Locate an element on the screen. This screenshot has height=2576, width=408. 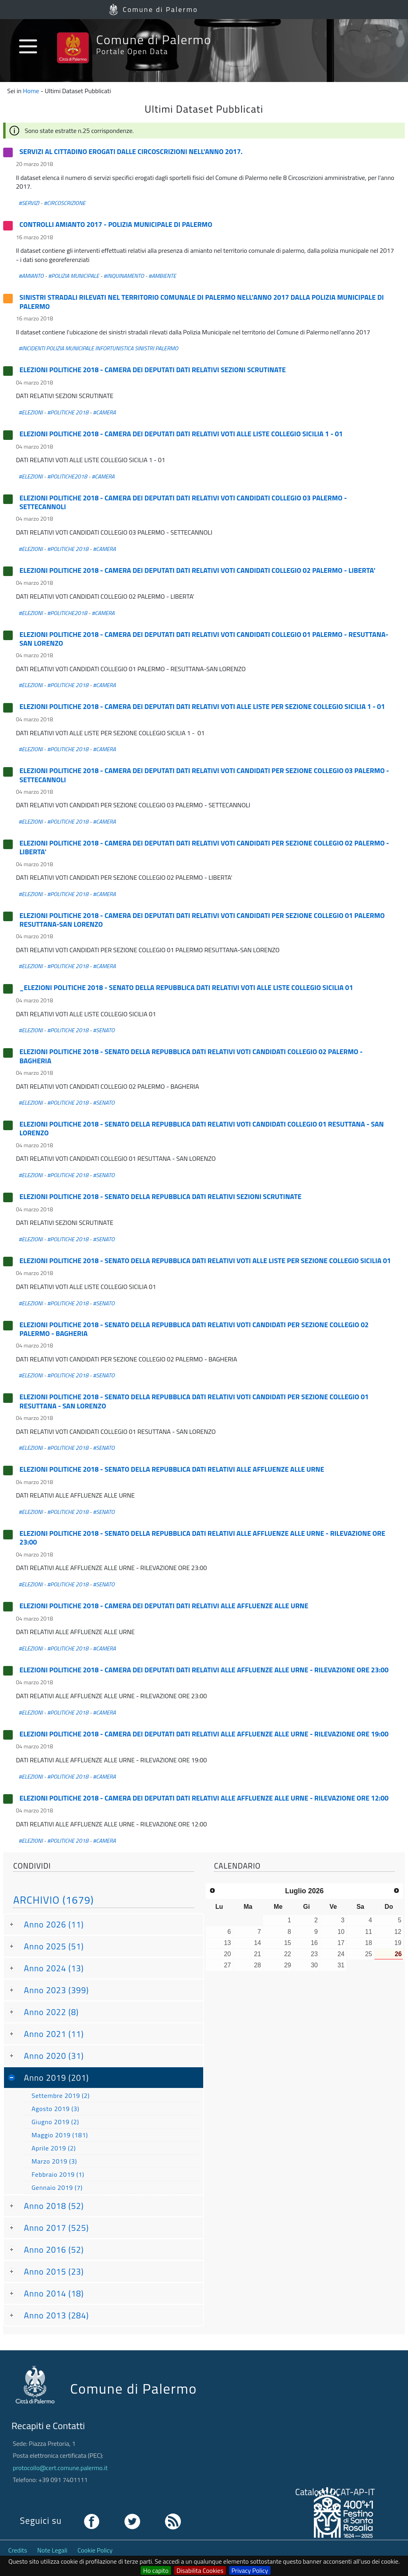
17 is located at coordinates (341, 1942).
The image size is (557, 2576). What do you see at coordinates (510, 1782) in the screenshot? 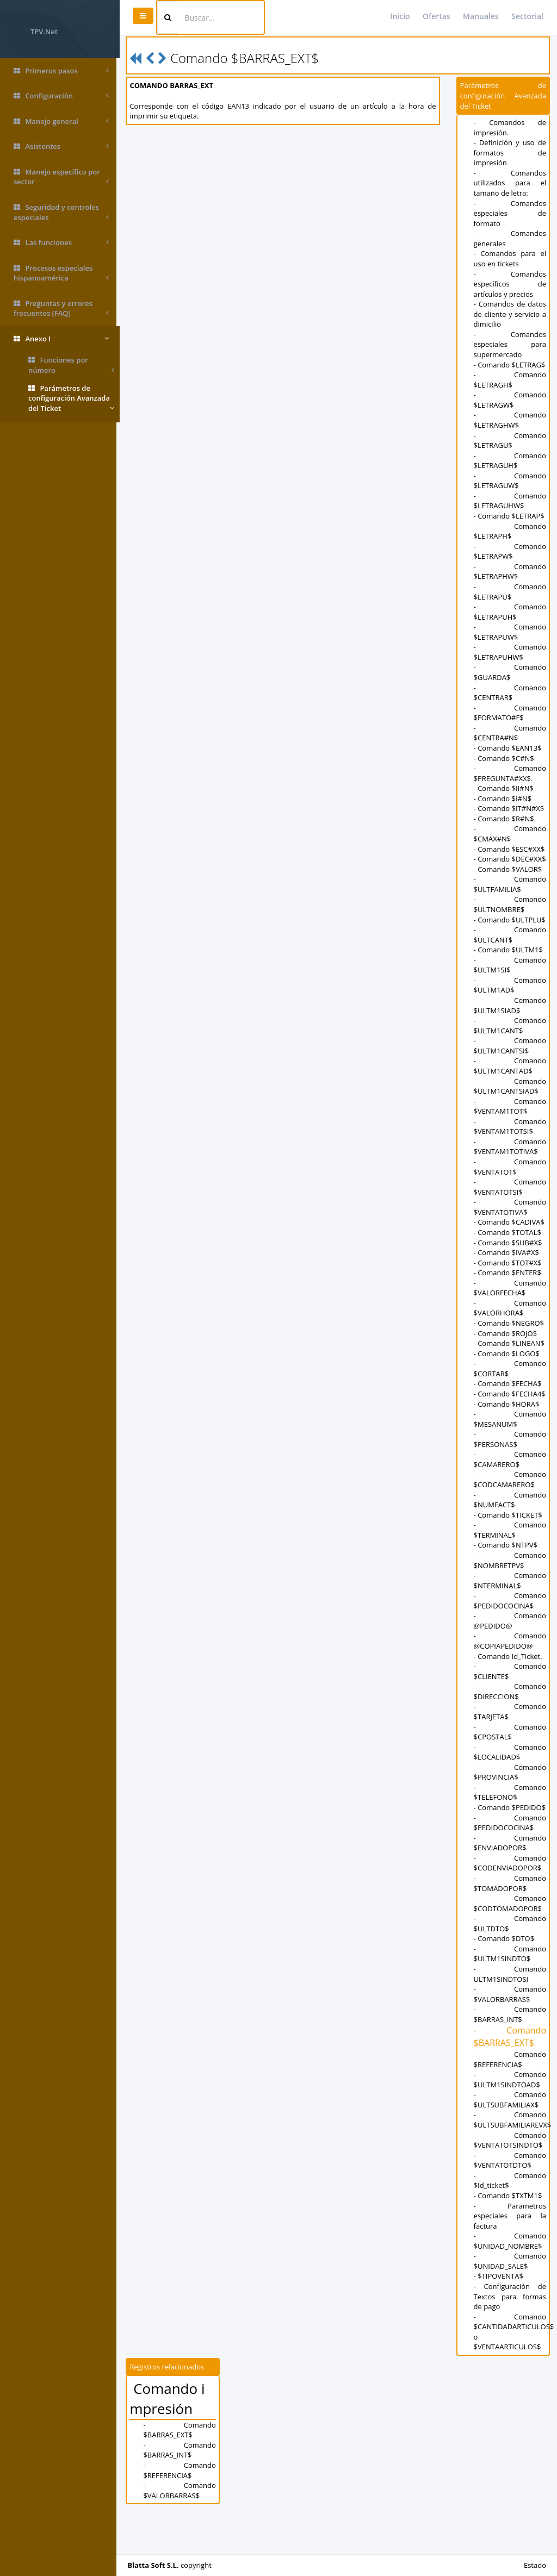
I see `- Comando $LOCALIDAD$` at bounding box center [510, 1782].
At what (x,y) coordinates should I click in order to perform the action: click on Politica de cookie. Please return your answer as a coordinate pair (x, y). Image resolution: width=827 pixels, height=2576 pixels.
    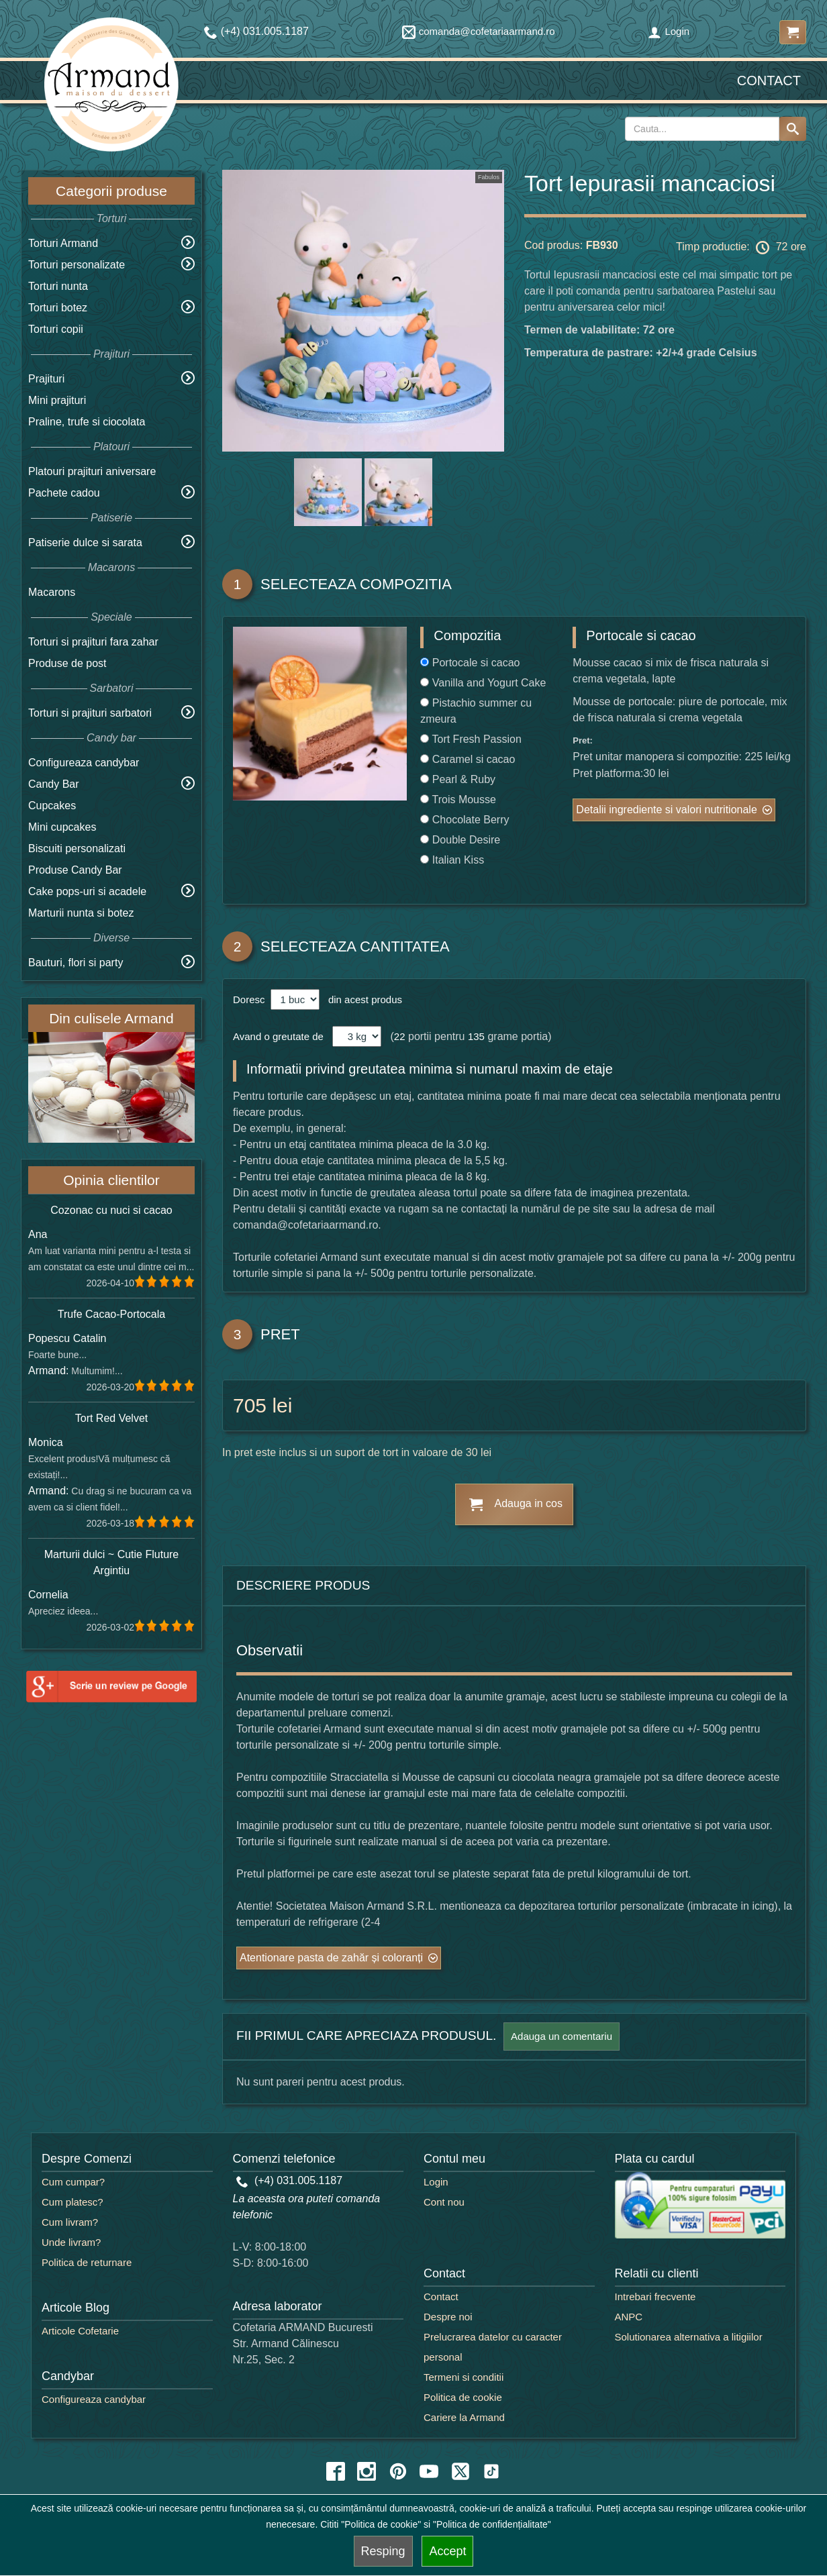
    Looking at the image, I should click on (463, 2397).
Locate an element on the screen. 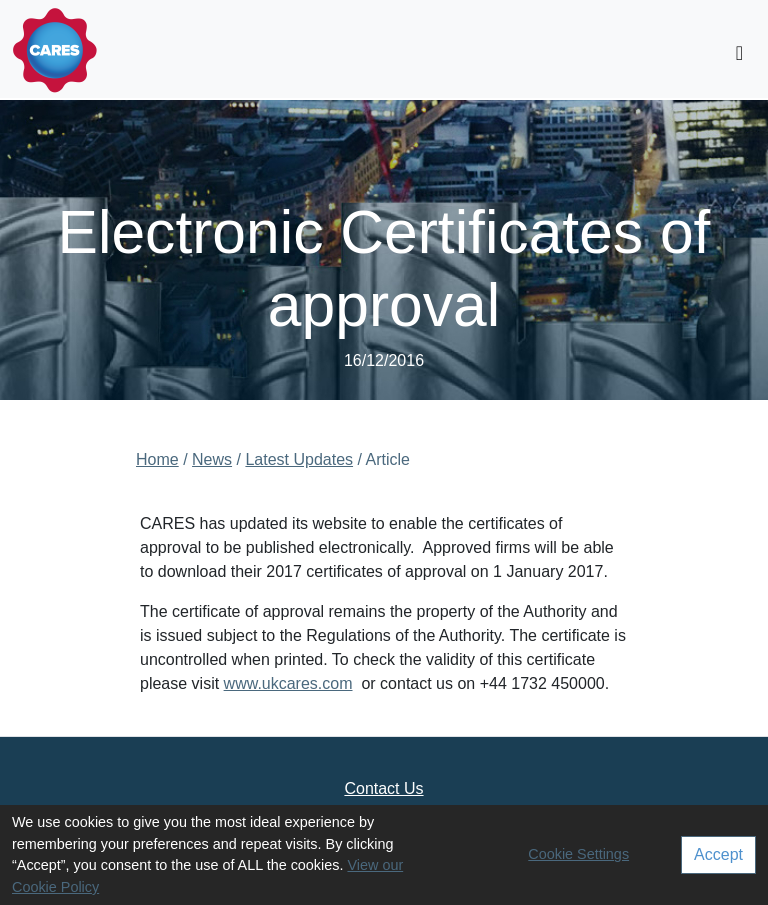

(WORK REQUIRED)
Please output the material above unchanged, apart from removing the pictures.

(WRITTEN REPLY)
Locate an element on the screen. This screenshot has height=2576, width=408. 
17 is located at coordinates (341, 1942).
The image size is (557, 2576). What do you see at coordinates (510, 1782) in the screenshot? 
I see `- Comando $LOCALIDAD$` at bounding box center [510, 1782].
At what (x,y) coordinates should I click in order to perform the action: click on Politica de cookie. Please return your answer as a coordinate pair (x, y). Image resolution: width=827 pixels, height=2576 pixels.
    Looking at the image, I should click on (463, 2397).
Locate an element on the screen. 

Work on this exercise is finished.